A single number is the expected answer: the count of lines in the records below that contain "scrollbar".

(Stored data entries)
====

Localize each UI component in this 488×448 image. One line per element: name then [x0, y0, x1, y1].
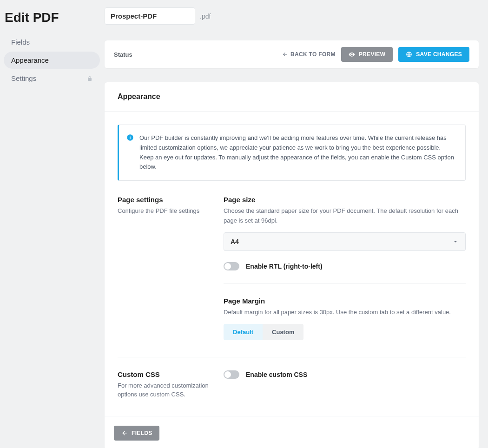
main-content: .pdf Status BACK TO FORM PREVIEW SA	[105, 0, 488, 448]
custom-css-toggle-row: Enable custom CSS	[224, 370, 466, 379]
preview-button[interactable]: PREVIEW	[341, 47, 393, 62]
globe-icon	[406, 51, 412, 58]
preview-label: PREVIEW	[359, 51, 385, 58]
rtl-toggle-row: Enable RTL (right-to-left)	[224, 262, 466, 270]
back-to-form-link[interactable]: BACK TO FORM	[282, 51, 336, 58]
page-size-desc: Choose the standard paper size for your …	[224, 206, 466, 226]
back-label: BACK TO FORM	[290, 51, 336, 58]
status-bar: Status BACK TO FORM PREVIEW SAVE CHANGES	[105, 40, 479, 68]
sidebar-item-label: Appearance	[11, 56, 49, 64]
toggle-knob	[224, 263, 231, 270]
toggle-knob	[224, 371, 231, 378]
rtl-toggle[interactable]	[224, 262, 239, 270]
section-title: Appearance	[118, 92, 466, 101]
info-banner: Our PDF builder is constantly improving …	[118, 125, 466, 181]
custom-css-toggle-label: Enable custom CSS	[246, 371, 307, 378]
custom-css-desc: For more advanced customization options …	[118, 381, 211, 399]
page-size-title: Page size	[224, 196, 466, 204]
chevron-down-icon	[452, 238, 459, 245]
svg-point-2	[130, 136, 131, 137]
sidebar: Edit PDF Fields Appearance Settings	[0, 0, 105, 448]
status-card: Status BACK TO FORM PREVIEW SAVE CHANGES	[105, 40, 479, 68]
filename-input[interactable]	[105, 7, 195, 25]
status-label: Status	[114, 51, 132, 58]
fields-button-label: FIELDS	[132, 430, 152, 436]
filename-ext: .pdf	[200, 13, 211, 20]
arrow-left-icon	[121, 430, 128, 436]
sidebar-item-label: Fields	[11, 38, 30, 46]
sidebar-item-label: Settings	[11, 74, 36, 82]
tab-custom[interactable]: Custom	[263, 324, 303, 340]
section-divider	[118, 357, 466, 357]
tab-label: Custom	[272, 329, 294, 336]
sidebar-item-appearance[interactable]: Appearance	[4, 52, 100, 69]
section-header: Appearance	[105, 82, 479, 112]
appearance-card: Appearance Our PDF builder is constantly…	[105, 82, 479, 448]
arrow-left-icon	[282, 52, 288, 57]
margin-tab-group: Default Custom	[224, 324, 303, 340]
page-settings-desc: Configure the PDF file settings	[118, 206, 211, 216]
tab-label: Default	[233, 329, 253, 336]
status-actions: BACK TO FORM PREVIEW SAVE CHANGES	[282, 47, 469, 62]
sidebar-item-settings[interactable]: Settings	[4, 70, 100, 87]
page-settings-row: Page settings Configure the PDF file set…	[118, 196, 466, 353]
filename-row: .pdf	[105, 5, 479, 25]
rtl-toggle-label: Enable RTL (right-to-left)	[246, 263, 323, 270]
info-banner-text: Our PDF builder is constantly improving …	[139, 133, 456, 172]
page-margin-title: Page Margin	[224, 297, 466, 305]
divider	[224, 283, 466, 284]
page-margin-desc: Default margin for all paper sizes is 30…	[224, 308, 466, 317]
tab-default[interactable]: Default	[224, 324, 263, 340]
footer-bar: FIELDS	[105, 416, 479, 448]
page-size-select[interactable]: A4	[224, 232, 466, 251]
info-icon	[126, 134, 134, 141]
page-size-value: A4	[231, 238, 239, 245]
lock-icon	[87, 75, 92, 82]
eye-icon	[349, 51, 355, 58]
svg-rect-1	[130, 137, 130, 139]
page-settings-title: Page settings	[118, 196, 211, 204]
custom-css-title: Custom CSS	[118, 370, 211, 378]
save-label: SAVE CHANGES	[416, 51, 462, 58]
sidebar-item-fields[interactable]: Fields	[4, 33, 100, 51]
save-changes-button[interactable]: SAVE CHANGES	[398, 47, 469, 62]
fields-button[interactable]: FIELDS	[114, 426, 159, 441]
custom-css-row: Custom CSS For more advanced customizati…	[118, 370, 466, 403]
page-title: Edit PDF	[4, 5, 100, 33]
custom-css-toggle[interactable]	[224, 370, 239, 379]
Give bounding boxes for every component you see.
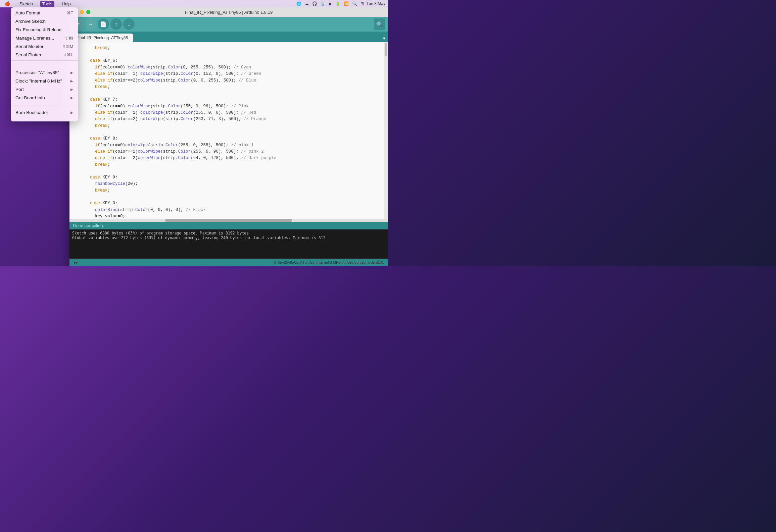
hscroll-thumb[interactable] <box>165 219 293 222</box>
status-line: 99 <box>74 260 78 264</box>
scrollbar-thumb[interactable] <box>385 43 387 56</box>
code-line: colorRing(strip.Color(0, 0, 0), 0); // B… <box>69 207 384 213</box>
code-line: else if(color==1) colorWipe(strip.Color(… <box>69 110 384 116</box>
code-line: if(color==0)colorWipe(strip.Color(255, 0… <box>69 142 384 149</box>
console-line: Sketch uses 6880 bytes (83%) of program … <box>72 231 385 235</box>
code-line: else if(color==1)colorWipe(strip.Color(2… <box>69 149 384 155</box>
wifi-icon: 🌐 <box>296 1 301 6</box>
code-line: break; <box>69 45 384 51</box>
menu-manage-libraries[interactable]: Manage Libraries... ⇧⌘I <box>11 34 78 42</box>
console-status: Done compiling. <box>69 222 388 229</box>
menu-board[interactable]: Processor: "ATtiny85" <box>11 68 78 77</box>
code-editor[interactable]: break; case KEY_6: if(color==0) colorWip… <box>69 42 384 219</box>
datetime: Tue 3 May <box>367 1 385 6</box>
control-icon: ⊞ <box>360 1 364 6</box>
sketch-menu[interactable]: Sketch <box>17 1 35 7</box>
podcast-icon: 📡 <box>321 1 326 6</box>
code-line: if(color==0) colorWipe(strip.Color(255, … <box>69 103 384 110</box>
code-line: else if(color==1) colorWipe(strip.Color(… <box>69 71 384 77</box>
code-line <box>69 194 384 200</box>
battery-icon: 🔋 <box>335 1 340 6</box>
wifi-status-icon: 📶 <box>344 1 349 6</box>
code-line: break; <box>69 162 384 168</box>
status-bar: 99 ATtiny25/45/85, ATtiny85, Internal 8 … <box>69 259 388 266</box>
code-line <box>69 51 384 58</box>
tab-label: Final_IR_Pixelring_ATTiny85 <box>76 36 128 40</box>
minimize-button[interactable] <box>80 10 84 14</box>
cloud-icon: ☁ <box>305 1 309 6</box>
code-line: break; <box>69 188 384 194</box>
new-button[interactable]: 📄 <box>98 18 109 30</box>
arduino-window: Final_IR_Pixelring_ATTiny85 | Arduino 1.… <box>69 7 388 266</box>
console-output: Sketch uses 6880 bytes (83%) of program … <box>69 229 388 259</box>
menu-serial-monitor[interactable]: Serial Monitor ⇧⌘M <box>11 42 78 51</box>
tab-bar: Final_IR_Pixelring_ATTiny85 ▾ <box>69 32 388 42</box>
code-line: break; <box>69 84 384 90</box>
menu-wifi-firmware[interactable] <box>11 62 78 65</box>
tab-dropdown-button[interactable]: ▾ <box>382 34 387 42</box>
code-line: case KEY_6: <box>69 58 384 64</box>
code-line: case KEY_8: <box>69 136 384 142</box>
menu-auto-format[interactable]: Auto Format ⌘T <box>11 9 78 17</box>
titlebar: Final_IR_Pixelring_ATTiny85 | Arduino 1.… <box>69 7 388 17</box>
console-line: Global variables use 272 bytes (53%) of … <box>72 235 385 240</box>
mail-icon: 🎧 <box>312 1 317 6</box>
code-line: case KEY_9: <box>69 174 384 181</box>
toolbar: ✔ → 📄 ↑ ↓ 🔍 <box>69 17 388 32</box>
code-line <box>69 90 384 97</box>
menu-archive-sketch[interactable]: Archive Sketch <box>11 17 78 25</box>
code-line <box>69 168 384 174</box>
window-title: Final_IR_Pixelring_ATTiny85 | Arduino 1.… <box>185 10 273 15</box>
tools-dropdown: Auto Format ⌘T Archive Sketch Fix Encodi… <box>11 7 78 121</box>
tools-menu[interactable]: Tools <box>40 1 54 7</box>
code-line: case KEY_7: <box>69 97 384 103</box>
code-line: rainbowCycle(20); <box>69 181 384 187</box>
editor-wrapper: break; case KEY_6: if(color==0) colorWip… <box>69 42 388 222</box>
apple-menu[interactable]: 🍎 <box>3 1 12 7</box>
console: Done compiling. Sketch uses 6880 bytes (… <box>69 222 388 259</box>
upload-button[interactable]: → <box>85 18 96 30</box>
code-line: break; <box>69 123 384 129</box>
menu-get-board-info[interactable] <box>11 102 78 105</box>
code-line: else if(color==2)colorWipe(strip.Color(0… <box>69 77 384 84</box>
open-button[interactable]: ↑ <box>110 18 122 30</box>
menu-clock[interactable]: Port <box>11 85 78 94</box>
menu-port[interactable]: Get Board Info <box>11 94 78 102</box>
menu-programmer[interactable]: Burn Bootloader <box>11 108 78 117</box>
save-button[interactable]: ↓ <box>123 18 135 30</box>
code-line: case KEY_0: <box>69 200 384 207</box>
code-line: else if(color==2) colorWipe(strip.Color(… <box>69 116 384 122</box>
menu-processor[interactable]: Clock: "Internal 8 MHz" <box>11 77 78 85</box>
status-board: ATtiny25/45/85, ATtiny85, Internal 8 MHz… <box>274 260 384 264</box>
menu-fix-encoding[interactable]: Fix Encoding & Reload <box>11 25 78 34</box>
tab-main[interactable]: Final_IR_Pixelring_ATTiny85 <box>71 34 133 42</box>
code-line: if(color==0) colorWipe(strip.Color(0, 25… <box>69 64 384 71</box>
vertical-scrollbar[interactable] <box>384 42 388 219</box>
horizontal-scrollbar[interactable] <box>69 219 388 222</box>
code-line <box>69 129 384 136</box>
fullscreen-button[interactable] <box>86 10 90 14</box>
search-icon[interactable]: 🔍 <box>352 1 357 6</box>
menu-burn-bootloader[interactable] <box>11 117 78 120</box>
menu-serial-plotter[interactable]: Serial Plotter ⇧⌘L <box>11 51 78 59</box>
menubar-icons: 🌐 ☁ 🎧 📡 ▶ 🔋 📶 🔍 ⊞ <box>296 1 364 6</box>
code-line: else if(color==2)colorWipe(strip.Color(6… <box>69 155 384 161</box>
play-icon: ▶ <box>329 1 332 6</box>
help-menu[interactable]: Help <box>60 1 73 7</box>
separator-1 <box>11 60 78 61</box>
separator-2 <box>11 67 78 67</box>
separator-3 <box>11 107 78 107</box>
serial-monitor-button[interactable]: 🔍 <box>374 18 385 30</box>
code-line: key_value=0; <box>69 213 384 219</box>
menubar: 🍎 Sketch Tools Help 🌐 ☁ 🎧 📡 ▶ 🔋 📶 🔍 ⊞ Tu… <box>0 0 388 7</box>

====

▶ [TASK SOLUTION]: 3